> _What the task asks_
Tally the lines below that hold the string "toolbar", and give only the tally.

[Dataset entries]
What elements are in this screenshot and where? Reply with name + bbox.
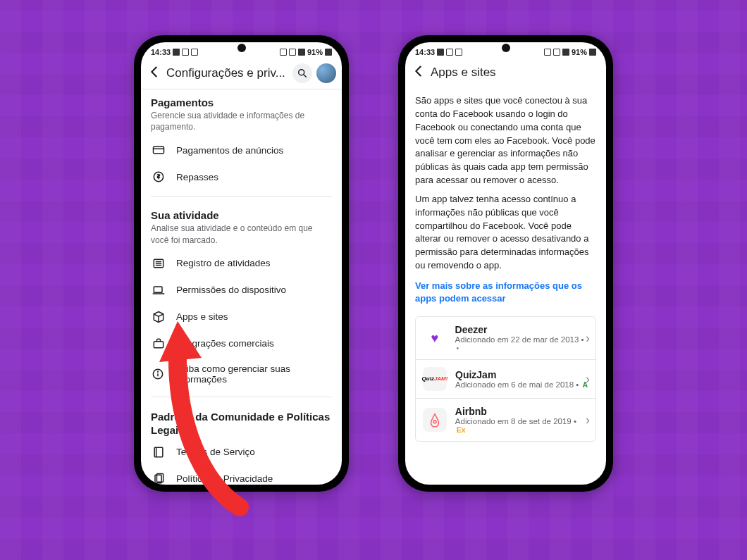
divider <box>151 196 332 197</box>
camera-notch <box>502 44 510 52</box>
wifi-icon <box>289 49 296 56</box>
status-time: 14:33 <box>415 48 435 56</box>
status-left-cluster: 14:33 <box>151 48 198 56</box>
svg-rect-11 <box>154 341 163 347</box>
icon-glyph: ♥ <box>431 331 438 346</box>
connected-apps-list: ♥ Deezer Adicionado em 22 de mar de 2013… <box>415 316 596 442</box>
list-icon <box>151 256 166 270</box>
airbnb-icon <box>423 408 447 432</box>
svg-point-0 <box>299 70 304 75</box>
row-label: Registro de atividades <box>176 258 271 268</box>
battery-icon <box>589 49 596 56</box>
phones-container: 14:33 91% Configurações e priv... <box>0 35 747 492</box>
info-icon <box>151 367 165 381</box>
camera-notch <box>237 44 246 52</box>
status-icon-c <box>191 49 198 56</box>
status-right-cluster: 91% <box>544 48 596 56</box>
row-apps-sites[interactable]: Apps e sites <box>141 304 342 330</box>
row-payments-ads[interactable]: Pagamentos de anúncios <box>141 137 342 163</box>
body-paragraph-2: Um app talvez tenha acesso contínuo a in… <box>405 190 606 275</box>
status-right-cluster: 91% <box>280 48 332 56</box>
signal-icon <box>298 49 305 56</box>
body-paragraph-1: São apps e sites que você conectou à sua… <box>405 87 606 190</box>
status-icon-b <box>446 49 453 56</box>
device-icon <box>151 283 166 297</box>
section-payments-title: Pagamentos <box>141 89 342 110</box>
app-added-text: Adicionado em 6 de mai de 2018 <box>455 380 574 389</box>
deezer-icon: ♥ <box>423 326 447 350</box>
row-payments-transfers[interactable]: Repasses <box>141 163 342 190</box>
profile-avatar[interactable] <box>316 63 336 83</box>
content-scroll[interactable]: Pagamentos Gerencie sua atividade e info… <box>141 89 342 485</box>
search-button[interactable] <box>292 63 312 83</box>
app-header: Configurações e priv... <box>141 61 342 89</box>
row-label: Pagamentos de anúncios <box>176 145 283 156</box>
alarm-icon <box>544 49 551 56</box>
back-button[interactable] <box>411 63 426 82</box>
row-activity-log[interactable]: Registro de atividades <box>141 250 342 277</box>
search-icon <box>297 68 308 79</box>
section-activity-title: Sua atividade <box>141 202 342 223</box>
battery-text: 91% <box>307 48 323 56</box>
battery-text: 91% <box>572 48 587 56</box>
briefcase-icon <box>151 337 166 351</box>
signal-icon <box>562 49 569 56</box>
svg-rect-9 <box>154 287 162 292</box>
app-header: Apps e sites <box>405 61 606 87</box>
chevron-right-icon: › <box>586 372 590 387</box>
app-item-airbnb[interactable]: Airbnb Adicionado em 8 de set de 2019 • … <box>416 399 595 441</box>
row-device-perms[interactable]: Permissões do dispositivo <box>141 277 342 304</box>
app-item-deezer[interactable]: ♥ Deezer Adicionado em 22 de mar de 2013… <box>416 317 595 360</box>
section-activity-desc: Analise sua atividade e o conteúdo em qu… <box>141 223 342 249</box>
app-status-flag: Ex <box>457 425 466 434</box>
chevron-right-icon: › <box>586 331 590 346</box>
app-subtitle: Adicionado em 6 de mai de 2018 • A <box>455 380 588 389</box>
app-status-flag: • <box>457 344 459 352</box>
row-label: Política de Privacidade <box>176 473 273 484</box>
section-payments-desc: Gerencie sua atividade e informações de … <box>141 110 342 137</box>
alarm-icon <box>280 49 287 56</box>
row-privacy[interactable]: Política de Privacidade <box>141 466 342 485</box>
card-icon <box>151 143 166 157</box>
app-added-text: Adicionado em 22 de mar de 2013 <box>455 335 579 344</box>
back-button[interactable] <box>147 64 162 82</box>
content-scroll[interactable]: São apps e sites que você conectou à sua… <box>405 87 606 485</box>
status-icon-b <box>182 49 189 56</box>
cube-icon <box>151 310 166 324</box>
app-name: Airbnb <box>455 406 588 417</box>
section-policies-title: Padrões da Comunidade e Políticas Legais <box>141 403 342 439</box>
status-icon-a <box>437 49 444 56</box>
chevron-right-icon: › <box>586 413 590 428</box>
row-label: Apps e sites <box>176 311 228 322</box>
quizjam-icon: Quiz JAM! <box>423 367 447 391</box>
status-icon-a <box>173 49 180 56</box>
status-time: 14:33 <box>151 48 171 56</box>
app-subtitle: Adicionado em 22 de mar de 2013 • • <box>455 335 588 352</box>
phone-left: 14:33 91% Configurações e priv... <box>134 35 349 492</box>
svg-rect-2 <box>154 147 164 154</box>
battery-icon <box>325 49 332 56</box>
pages-icon <box>151 472 166 485</box>
app-item-quizjam[interactable]: Quiz JAM! QuizJam Adicionado em 6 de mai… <box>416 360 595 399</box>
screen-left: 14:33 91% Configurações e priv... <box>141 42 342 485</box>
status-left-cluster: 14:33 <box>415 48 462 56</box>
divider <box>151 397 332 397</box>
phone-right: 14:33 91% Apps e sites <box>398 35 613 492</box>
row-label: Integrações comerciais <box>176 338 274 349</box>
app-name: Deezer <box>455 324 588 335</box>
app-added-text: Adicionado em 8 de set de 2019 <box>455 417 572 425</box>
learn-more-link[interactable]: Ver mais sobre as informações que os app… <box>405 275 606 312</box>
row-business[interactable]: Integrações comerciais <box>141 330 342 357</box>
wifi-icon <box>553 49 560 56</box>
row-label: Saiba como gerenciar suas informações <box>175 363 332 385</box>
svg-point-14 <box>158 371 159 372</box>
row-label: Permissões do dispositivo <box>176 285 286 295</box>
row-terms[interactable]: Termos de Serviço <box>141 439 342 466</box>
svg-point-19 <box>433 421 436 423</box>
row-manage-info[interactable]: Saiba como gerenciar suas informações <box>141 357 342 391</box>
dollar-icon <box>151 170 166 184</box>
status-icon-c <box>455 49 462 56</box>
app-subtitle: Adicionado em 8 de set de 2019 • Ex <box>455 417 588 434</box>
screen-right: 14:33 91% Apps e sites <box>405 42 606 485</box>
row-label: Termos de Serviço <box>176 447 255 457</box>
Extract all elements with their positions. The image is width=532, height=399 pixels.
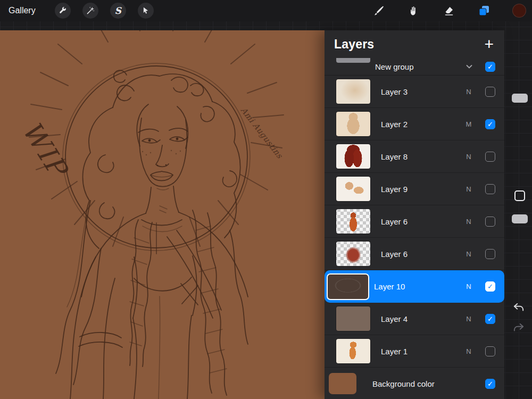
transform-button[interactable] — [138, 3, 154, 19]
selection-button[interactable]: S — [110, 3, 126, 19]
gallery-button[interactable]: Gallery — [9, 6, 36, 15]
layer-row[interactable]: Layer 4 N ✓ — [325, 303, 504, 335]
blend-mode-button[interactable]: N — [464, 218, 473, 226]
brush-button[interactable] — [371, 3, 386, 18]
layer-visibility-checkbox[interactable]: ✓ — [485, 152, 495, 162]
layer-name: Layer 6 — [381, 217, 464, 226]
group-collapse-button[interactable] — [465, 62, 473, 71]
layer-visibility-checkbox[interactable]: ✓ — [485, 184, 495, 194]
smudge-finger-icon — [408, 4, 420, 17]
layer-name: Layer 1 — [381, 347, 464, 356]
layer-row[interactable]: Layer 1 N ✓ — [325, 335, 504, 368]
layer-visibility-checkbox[interactable]: ✓ — [485, 346, 495, 356]
layer-thumbnail[interactable] — [336, 306, 370, 331]
layer-name: Layer 8 — [381, 152, 464, 161]
smudge-button[interactable] — [406, 3, 421, 18]
blend-mode-button[interactable]: N — [464, 250, 473, 258]
layer-name: Layer 9 — [381, 185, 464, 194]
layer-row[interactable]: Background color ✓ — [325, 368, 504, 399]
add-layer-button[interactable]: + — [483, 36, 495, 52]
layer-thumbnail[interactable] — [336, 339, 370, 363]
layer-row[interactable]: Layer 2 M ✓ — [325, 108, 504, 140]
layer-visibility-checkbox[interactable]: ✓ — [485, 87, 495, 97]
group-thumbnail-partial — [336, 58, 370, 63]
redo-button[interactable] — [511, 321, 526, 336]
layer-visibility-checkbox[interactable]: ✓ — [485, 249, 495, 259]
eraser-button[interactable] — [442, 3, 456, 18]
toolbar-right-group — [371, 3, 532, 18]
layer-list: New group ✓ Layer 3 N ✓ Layer 2 M ✓ Laye… — [325, 58, 504, 399]
active-color-swatch — [512, 4, 526, 18]
layer-thumbnail[interactable] — [336, 242, 370, 266]
magic-wand-icon — [86, 6, 95, 15]
toolbar-left-group: Gallery S — [0, 3, 154, 19]
layer-rows-container: Layer 3 N ✓ Layer 2 M ✓ Layer 8 N ✓ Laye… — [325, 76, 504, 399]
layer-thumbnail[interactable] — [329, 373, 356, 394]
layer-row[interactable]: Layer 8 N ✓ — [325, 140, 504, 173]
layers-button[interactable] — [477, 3, 492, 18]
blend-mode-button[interactable]: M — [464, 120, 473, 128]
undo-icon — [512, 301, 526, 314]
blend-mode-button[interactable]: N — [464, 347, 473, 355]
layer-thumbnail[interactable] — [336, 144, 370, 169]
top-toolbar: Gallery S — [0, 0, 532, 21]
layer-row[interactable]: Layer 9 N ✓ — [325, 173, 504, 205]
brush-opacity-slider[interactable] — [512, 214, 528, 223]
layer-thumbnail[interactable] — [336, 209, 370, 234]
brush-size-slider[interactable] — [512, 94, 528, 103]
layers-panel: Layers + New group ✓ Layer 3 N ✓ Layer 2… — [325, 30, 504, 399]
blend-mode-button[interactable]: N — [464, 153, 473, 161]
layer-visibility-checkbox[interactable]: ✓ — [485, 314, 495, 324]
selection-icon: S — [115, 6, 121, 15]
group-visibility-checkbox[interactable]: ✓ — [485, 62, 495, 72]
layer-name: Layer 2 — [381, 120, 464, 129]
chevron-down-icon — [465, 62, 473, 71]
layer-name: Background color — [372, 379, 464, 388]
adjustments-button[interactable] — [82, 3, 98, 19]
layer-thumbnail[interactable] — [336, 177, 370, 201]
layers-title: Layers — [334, 37, 374, 52]
paintbrush-icon — [372, 4, 385, 17]
sidebar-controls — [504, 21, 532, 399]
layer-thumbnail[interactable] — [327, 273, 369, 300]
color-button[interactable] — [512, 3, 527, 18]
layer-row[interactable]: Layer 6 N ✓ — [325, 238, 504, 270]
group-name: New group — [375, 62, 465, 71]
eraser-icon — [443, 4, 455, 17]
layer-thumbnail[interactable] — [336, 79, 370, 104]
layer-visibility-checkbox[interactable]: ✓ — [485, 217, 495, 227]
layers-panel-header: Layers + — [325, 30, 504, 58]
layer-name: Layer 10 — [374, 282, 464, 291]
modify-button[interactable] — [514, 190, 525, 201]
actions-button[interactable] — [55, 3, 71, 19]
blend-mode-button[interactable]: N — [464, 282, 473, 290]
blend-mode-button[interactable]: N — [464, 185, 473, 193]
artwork-sketch: WIP Ami Augustins — [0, 30, 325, 399]
layer-row[interactable]: Layer 3 N ✓ — [325, 76, 504, 108]
layers-icon — [478, 4, 491, 17]
artist-signature: Ami Augustins — [238, 105, 285, 161]
drawing-canvas[interactable]: WIP Ami Augustins — [0, 30, 325, 399]
layer-row[interactable]: Layer 10 N ✓ — [325, 270, 504, 303]
layer-visibility-checkbox[interactable]: ✓ — [485, 281, 495, 292]
layer-visibility-checkbox[interactable]: ✓ — [485, 119, 495, 129]
layer-name: Layer 3 — [381, 87, 464, 96]
redo-icon — [512, 321, 526, 335]
transform-arrow-icon — [141, 6, 151, 15]
layer-visibility-checkbox[interactable]: ✓ — [485, 379, 495, 389]
wrench-icon — [58, 6, 68, 15]
undo-button[interactable] — [511, 301, 526, 315]
blend-mode-button[interactable]: N — [464, 315, 473, 323]
layer-row[interactable]: Layer 6 N ✓ — [325, 205, 504, 238]
procreate-app: Gallery S — [0, 0, 532, 399]
blend-mode-button[interactable]: N — [464, 88, 473, 96]
layer-name: Layer 4 — [381, 314, 464, 323]
layer-thumbnail[interactable] — [336, 112, 370, 136]
layer-group-row[interactable]: New group ✓ — [325, 58, 504, 76]
layer-name: Layer 6 — [381, 250, 464, 259]
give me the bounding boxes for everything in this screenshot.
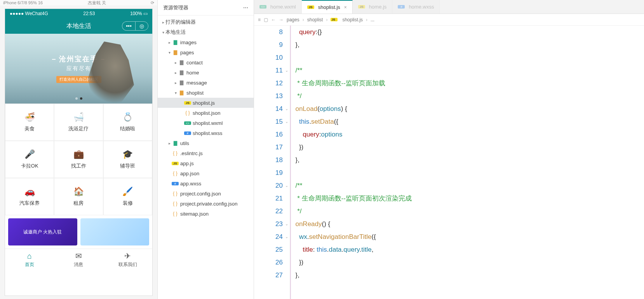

> _Solution for this exercise_
3